Activists from Tibet protested against the Beijing 2022 Winter Olympic Games in Greece, hanging a banner at the Acropolis and disrupting the torch lighting ceremony at the ancient Olympia site. A total of six people have been arrested.
Two people were arrested in Athens on Sunday as they attempted to hang a banner from the Acropolis. A security officer quickly confiscated a banner they tried to unfurl.
However, the two women were able to put up a Tibetan flag and a smaller banner reading “Free Hong Kong Revolution.” They chanted slogans calling for a boycott of the Beijing games until police arrived and detained them, politico.eu reported..

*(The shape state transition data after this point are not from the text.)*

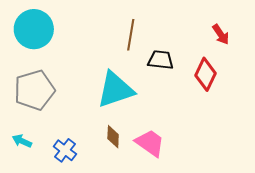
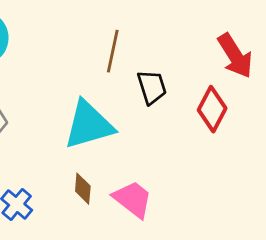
red arrow: (221, 34) -> (235, 56), size x1.6
black trapezoid: (161, 60) -> (152, 87), turned 64

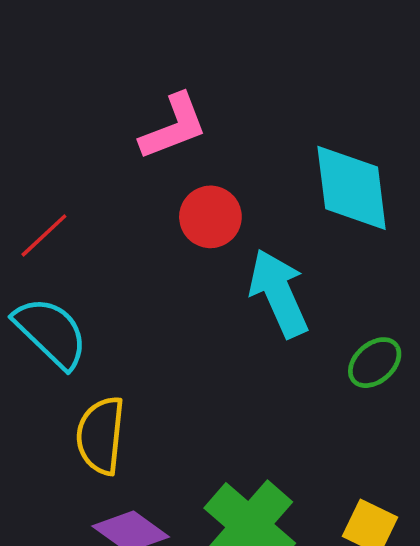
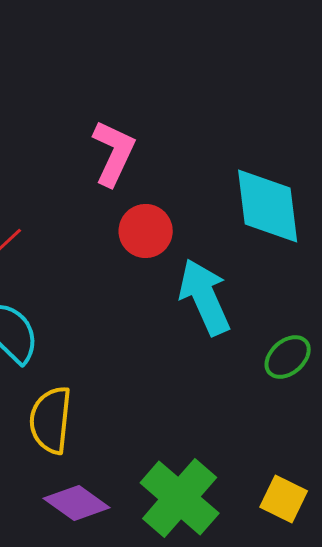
pink L-shape: (173, 127) -> (114, 153), turned -44

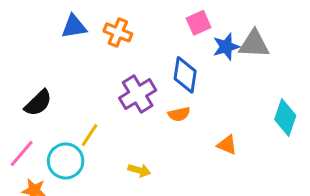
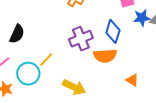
black semicircle: (38, 103) -> (17, 34), turned -30
orange semicircle: (179, 114) -> (105, 56), size x1.6
yellow arrow: (139, 170) -> (74, 87), size x1.6

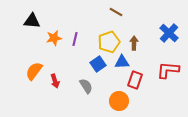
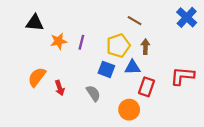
brown line: (116, 12) -> (135, 21), moved
blue cross: (169, 33) -> (187, 17), moved
blue square: (98, 64) -> (106, 69), turned -35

Greek police said a man and two women were arrested “for violating the law on protection of archaeological sites.” A senior Greek official said they will appear before the prosecutor on Monday morning.
A New York-based campaign group called Students for a Free Tibet said two of those arrested were Tibetan student Tsela Zoksang, 18, and exiled Hong Kong activist Joey Siu, 22.
“We call on the Greek authorities to resist any pressure from the Chinese Government to extradite these activists,” said a statement from another group, the U.K.-based Hong Kong Watch.
On Monday noon, a group interrupted the torch lighting ceremony, as the Students for a Free Tibet posted on social media.
According to the group, four activists were also detained at the entrance of the site by plain clothes and were taken to a police station nearby where they remained also early Monday afternoon.
China has invested heavily in Greece during the country’s long financial crisis, raising concerns about Beijing’s undue influence in the country, politico notes adding that iIn 2017, Greece drew criticism when it vetoed a planned European Union condemnation of China’s human rights record at the U.N. Human Rights Council.
“Now it is time for the international community, and all people of conscience, to take a stand and boycott Beijing 2022; anything less will be a clear endorsement of China’s genocidal regime,” Zoksang was quoted as saying in the Students for a Free Tibet statement.
The group demands that the International Olympic Committee reverse a decision to award the games to Beijing, citing human rights abuses, including China’s treatment of the Uyghur people, the occupation of Tibet and the crackdown in Hong Kong.